EXERCISE REQUIREMENTS: Reproduce only the stretch of entries below that begins at the first line and ends at the line holding "projetos, com membros de todos os cursos. Os".

*** Block opens ***

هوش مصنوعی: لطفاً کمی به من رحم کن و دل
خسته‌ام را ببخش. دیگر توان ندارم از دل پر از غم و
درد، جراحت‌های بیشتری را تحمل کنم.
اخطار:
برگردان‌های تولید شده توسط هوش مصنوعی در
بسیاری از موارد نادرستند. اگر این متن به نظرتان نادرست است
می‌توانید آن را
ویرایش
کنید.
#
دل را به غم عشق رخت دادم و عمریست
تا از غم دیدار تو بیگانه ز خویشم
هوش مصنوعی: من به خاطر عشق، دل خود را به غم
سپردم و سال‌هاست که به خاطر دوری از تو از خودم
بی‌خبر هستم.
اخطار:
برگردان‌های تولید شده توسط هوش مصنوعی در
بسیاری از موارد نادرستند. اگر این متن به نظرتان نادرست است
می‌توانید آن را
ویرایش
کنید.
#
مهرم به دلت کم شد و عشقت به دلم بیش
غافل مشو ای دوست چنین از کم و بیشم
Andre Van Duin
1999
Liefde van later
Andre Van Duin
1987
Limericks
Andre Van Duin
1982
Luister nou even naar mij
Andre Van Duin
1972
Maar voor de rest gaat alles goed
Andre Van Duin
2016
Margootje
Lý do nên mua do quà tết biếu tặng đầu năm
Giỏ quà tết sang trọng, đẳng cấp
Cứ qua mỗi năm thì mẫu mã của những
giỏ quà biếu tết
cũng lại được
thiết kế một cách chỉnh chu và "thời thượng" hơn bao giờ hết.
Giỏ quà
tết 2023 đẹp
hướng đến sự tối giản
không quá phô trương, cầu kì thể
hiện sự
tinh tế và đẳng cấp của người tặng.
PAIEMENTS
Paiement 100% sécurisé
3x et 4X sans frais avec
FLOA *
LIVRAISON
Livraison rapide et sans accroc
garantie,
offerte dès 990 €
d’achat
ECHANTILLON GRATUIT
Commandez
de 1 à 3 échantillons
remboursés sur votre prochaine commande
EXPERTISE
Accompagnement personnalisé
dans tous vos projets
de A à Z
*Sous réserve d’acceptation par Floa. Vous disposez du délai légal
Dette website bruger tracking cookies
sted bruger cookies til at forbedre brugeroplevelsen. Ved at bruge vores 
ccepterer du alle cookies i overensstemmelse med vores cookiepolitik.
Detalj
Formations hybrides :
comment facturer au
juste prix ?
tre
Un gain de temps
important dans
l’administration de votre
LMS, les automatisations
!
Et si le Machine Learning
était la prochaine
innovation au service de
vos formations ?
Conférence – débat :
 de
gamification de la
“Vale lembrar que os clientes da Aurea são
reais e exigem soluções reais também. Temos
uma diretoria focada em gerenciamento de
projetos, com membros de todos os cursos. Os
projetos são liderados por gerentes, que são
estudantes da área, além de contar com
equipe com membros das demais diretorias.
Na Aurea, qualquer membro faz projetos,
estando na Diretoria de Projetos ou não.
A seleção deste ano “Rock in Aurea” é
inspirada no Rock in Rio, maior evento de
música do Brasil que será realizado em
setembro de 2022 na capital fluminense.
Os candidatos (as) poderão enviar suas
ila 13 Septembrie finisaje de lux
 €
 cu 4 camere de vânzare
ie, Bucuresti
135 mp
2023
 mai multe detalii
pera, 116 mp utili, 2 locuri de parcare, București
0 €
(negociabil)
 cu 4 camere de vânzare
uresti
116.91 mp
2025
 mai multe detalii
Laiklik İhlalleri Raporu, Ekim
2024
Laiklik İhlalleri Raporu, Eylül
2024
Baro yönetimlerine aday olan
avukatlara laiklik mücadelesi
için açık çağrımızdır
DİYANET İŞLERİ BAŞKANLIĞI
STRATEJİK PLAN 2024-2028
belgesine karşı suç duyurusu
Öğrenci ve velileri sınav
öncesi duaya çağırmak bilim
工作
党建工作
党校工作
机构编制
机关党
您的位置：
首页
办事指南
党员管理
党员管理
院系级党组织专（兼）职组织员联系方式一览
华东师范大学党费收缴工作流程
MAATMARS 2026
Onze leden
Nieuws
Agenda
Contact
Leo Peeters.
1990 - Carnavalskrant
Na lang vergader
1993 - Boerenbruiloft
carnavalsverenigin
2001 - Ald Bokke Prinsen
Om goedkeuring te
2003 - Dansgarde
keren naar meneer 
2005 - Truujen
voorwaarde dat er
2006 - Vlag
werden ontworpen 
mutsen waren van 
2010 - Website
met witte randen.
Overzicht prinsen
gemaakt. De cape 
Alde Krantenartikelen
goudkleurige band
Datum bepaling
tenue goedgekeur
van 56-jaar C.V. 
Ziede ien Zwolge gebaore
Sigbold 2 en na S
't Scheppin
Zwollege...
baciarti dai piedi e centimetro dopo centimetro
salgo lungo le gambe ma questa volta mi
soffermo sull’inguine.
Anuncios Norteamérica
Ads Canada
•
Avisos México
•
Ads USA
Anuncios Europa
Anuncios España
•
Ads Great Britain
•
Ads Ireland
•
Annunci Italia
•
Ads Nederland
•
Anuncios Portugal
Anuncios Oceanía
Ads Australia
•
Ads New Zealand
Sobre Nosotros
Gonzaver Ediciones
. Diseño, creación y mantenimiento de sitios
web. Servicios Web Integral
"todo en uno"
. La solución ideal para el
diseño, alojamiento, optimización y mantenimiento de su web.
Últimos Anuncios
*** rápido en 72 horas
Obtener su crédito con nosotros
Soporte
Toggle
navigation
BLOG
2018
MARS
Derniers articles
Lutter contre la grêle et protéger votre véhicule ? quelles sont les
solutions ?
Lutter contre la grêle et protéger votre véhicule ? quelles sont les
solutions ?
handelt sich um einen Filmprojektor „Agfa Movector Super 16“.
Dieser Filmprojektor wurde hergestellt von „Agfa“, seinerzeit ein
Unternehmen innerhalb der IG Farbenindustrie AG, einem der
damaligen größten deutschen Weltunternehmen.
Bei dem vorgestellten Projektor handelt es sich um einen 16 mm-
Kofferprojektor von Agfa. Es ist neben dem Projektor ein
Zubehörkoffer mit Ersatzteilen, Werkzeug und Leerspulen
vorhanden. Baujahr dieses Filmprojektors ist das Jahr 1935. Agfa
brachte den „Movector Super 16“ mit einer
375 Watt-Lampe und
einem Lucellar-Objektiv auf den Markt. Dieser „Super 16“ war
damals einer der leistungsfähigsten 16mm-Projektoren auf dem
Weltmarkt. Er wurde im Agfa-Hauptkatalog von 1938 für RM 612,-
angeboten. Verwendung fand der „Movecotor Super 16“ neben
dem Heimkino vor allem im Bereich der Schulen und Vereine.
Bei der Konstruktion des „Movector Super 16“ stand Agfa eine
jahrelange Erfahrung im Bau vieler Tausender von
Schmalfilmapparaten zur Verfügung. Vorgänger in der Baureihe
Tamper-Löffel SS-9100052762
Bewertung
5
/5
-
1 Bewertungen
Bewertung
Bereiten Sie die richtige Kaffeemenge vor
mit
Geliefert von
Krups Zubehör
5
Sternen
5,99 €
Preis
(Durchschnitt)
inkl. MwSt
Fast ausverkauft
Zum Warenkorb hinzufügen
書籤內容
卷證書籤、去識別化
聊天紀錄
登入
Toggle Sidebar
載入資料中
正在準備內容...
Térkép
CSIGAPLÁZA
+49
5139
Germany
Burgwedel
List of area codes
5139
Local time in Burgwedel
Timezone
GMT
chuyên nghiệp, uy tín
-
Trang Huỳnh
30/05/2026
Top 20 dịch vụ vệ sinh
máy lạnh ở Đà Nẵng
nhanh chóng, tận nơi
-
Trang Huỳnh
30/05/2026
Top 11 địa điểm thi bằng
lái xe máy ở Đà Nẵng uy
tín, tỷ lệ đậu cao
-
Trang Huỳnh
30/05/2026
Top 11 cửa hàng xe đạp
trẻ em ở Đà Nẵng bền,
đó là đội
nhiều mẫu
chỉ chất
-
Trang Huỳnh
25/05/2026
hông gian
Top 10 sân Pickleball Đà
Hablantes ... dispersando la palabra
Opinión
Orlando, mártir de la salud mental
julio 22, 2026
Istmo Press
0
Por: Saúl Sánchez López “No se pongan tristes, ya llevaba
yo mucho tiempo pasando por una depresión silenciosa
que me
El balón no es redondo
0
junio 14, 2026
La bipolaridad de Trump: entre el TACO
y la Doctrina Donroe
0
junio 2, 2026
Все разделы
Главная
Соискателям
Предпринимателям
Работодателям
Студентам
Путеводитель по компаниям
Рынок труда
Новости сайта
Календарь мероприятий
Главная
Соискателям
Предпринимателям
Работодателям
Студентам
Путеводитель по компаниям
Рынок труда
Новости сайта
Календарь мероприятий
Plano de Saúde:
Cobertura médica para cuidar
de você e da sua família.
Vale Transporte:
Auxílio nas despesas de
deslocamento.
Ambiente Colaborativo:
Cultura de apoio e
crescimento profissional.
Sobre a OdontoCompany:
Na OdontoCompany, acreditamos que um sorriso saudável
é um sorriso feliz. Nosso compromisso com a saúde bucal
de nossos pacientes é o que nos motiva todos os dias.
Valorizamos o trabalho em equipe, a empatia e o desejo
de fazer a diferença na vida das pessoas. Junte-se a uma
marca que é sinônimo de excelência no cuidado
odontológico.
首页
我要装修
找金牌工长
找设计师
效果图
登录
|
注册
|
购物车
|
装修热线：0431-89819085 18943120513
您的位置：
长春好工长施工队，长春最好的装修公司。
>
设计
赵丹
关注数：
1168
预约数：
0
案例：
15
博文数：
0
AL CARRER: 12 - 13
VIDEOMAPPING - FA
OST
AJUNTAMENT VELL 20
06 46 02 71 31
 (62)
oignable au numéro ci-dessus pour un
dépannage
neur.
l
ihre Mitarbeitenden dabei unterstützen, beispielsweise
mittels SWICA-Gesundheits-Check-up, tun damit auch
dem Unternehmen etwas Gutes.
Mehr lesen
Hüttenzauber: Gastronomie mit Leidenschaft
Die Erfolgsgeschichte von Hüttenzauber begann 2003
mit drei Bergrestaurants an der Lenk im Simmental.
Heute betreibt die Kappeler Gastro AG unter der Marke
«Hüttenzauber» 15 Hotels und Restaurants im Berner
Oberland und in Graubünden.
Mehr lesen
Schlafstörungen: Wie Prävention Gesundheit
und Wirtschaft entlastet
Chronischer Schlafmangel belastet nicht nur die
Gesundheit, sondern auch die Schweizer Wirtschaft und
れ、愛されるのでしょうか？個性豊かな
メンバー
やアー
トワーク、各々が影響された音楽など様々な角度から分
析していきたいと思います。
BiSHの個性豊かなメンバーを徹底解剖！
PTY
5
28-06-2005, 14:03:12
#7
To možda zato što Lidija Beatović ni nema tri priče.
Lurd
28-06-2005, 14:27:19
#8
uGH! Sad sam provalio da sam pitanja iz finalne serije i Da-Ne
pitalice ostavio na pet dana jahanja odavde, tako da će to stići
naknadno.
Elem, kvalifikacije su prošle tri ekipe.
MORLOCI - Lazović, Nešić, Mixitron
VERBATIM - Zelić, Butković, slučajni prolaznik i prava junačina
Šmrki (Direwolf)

*** Block closes ***

TASK ANSWER:
هوش مصنوعی: لطفاً کمی به من رحم کن و دل
خسته‌ام را ببخش. دیگر توان ندارم از دل پر از غم و
درد، جراحت‌های بیشتری را تحمل کنم.
اخطار:
برگردان‌های تولید شده توسط هوش مصنوعی در
بسیاری از موارد نادرستند. اگر این متن به نظرتان نادرست است
می‌توانید آن را
ویرایش
کنید.
#
دل را به غم عشق رخت دادم و عمریست
تا از غم دیدار تو بیگانه ز خویشم
هوش مصنوعی: من به خاطر عشق، دل خود را به غم
سپردم و سال‌هاست که به خاطر دوری از تو از خودم
بی‌خبر هستم.
اخطار:
برگردان‌های تولید شده توسط هوش مصنوعی در
بسیاری از موارد نادرستند. اگر این متن به نظرتان نادرست است
می‌توانید آن را
ویرایش
کنید.
#
مهرم به دلت کم شد و عشقت به دلم بیش
غافل مشو ای دوست چنین از کم و بیشم
Andre Van Duin
1999
Liefde van later
Andre Van Duin
1987
Limericks
Andre Van Duin
1982
Luister nou even naar mij
Andre Van Duin
1972
Maar voor de rest gaat alles goed
Andre Van Duin
2016
Margootje
Lý do nên mua do quà tết biếu tặng đầu năm
Giỏ quà tết sang trọng, đẳng cấp
Cứ qua mỗi năm thì mẫu mã của những
giỏ quà biếu tết
cũng lại được
thiết kế một cách chỉnh chu và "thời thượng" hơn bao giờ hết.
Giỏ quà
tết 2023 đẹp
hướng đến sự tối giản
không quá phô trương, cầu kì thể
hiện sự
tinh tế và đẳng cấp của người tặng.
PAIEMENTS
Paiement 100% sécurisé
3x et 4X sans frais avec
FLOA *
LIVRAISON
Livraison rapide et sans accroc
garantie,
offerte dès 990 €
d’achat
ECHANTILLON GRATUIT
Commandez
de 1 à 3 échantillons
remboursés sur votre prochaine commande
EXPERTISE
Accompagnement personnalisé
dans tous vos projets
de A à Z
*Sous réserve d’acceptation par Floa. Vous disposez du délai légal
Dette website bruger tracking cookies
sted bruger cookies til at forbedre brugeroplevelsen. Ved at bruge vores 
ccepterer du alle cookies i overensstemmelse med vores cookiepolitik.
Detalj
Formations hybrides :
comment facturer au
juste prix ?
tre
Un gain de temps
important dans
l’administration de votre
LMS, les automatisations
!
Et si le Machine Learning
était la prochaine
innovation au service de
vos formations ?
Conférence – débat :
 de
gamification de la
“Vale lembrar que os clientes da Aurea são
reais e exigem soluções reais também. Temos
uma diretoria focada em gerenciamento de
projetos, com membros de todos os cursos. Os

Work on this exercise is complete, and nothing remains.